[Collected data]
┌──
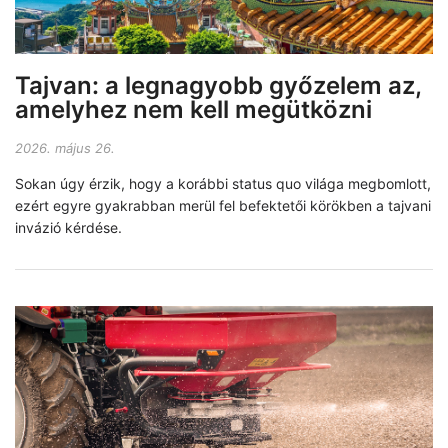
Tajvan: a legnagyobb győzelem az,
amelyhez nem kell megütközni
2026. május 26.
Sokan úgy érzik, hogy a korábbi status quo világa megbomlott,
ezért egyre gyakrabban merül fel befektetői körökben a tajvani
invázió kérdése.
└──
▶ _EXERCISE INSTRUCTIONS_:
Pictures are not part of the copy. Return every record exactly.

▶ _ANSWER SECTION_:
Tajvan: a legnagyobb győzelem az,
amelyhez nem kell megütközni
2026. május 26.
Sokan úgy érzik, hogy a korábbi status quo világa megbomlott,
ezért egyre gyakrabban merül fel befektetői körökben a tajvani
invázió kérdése.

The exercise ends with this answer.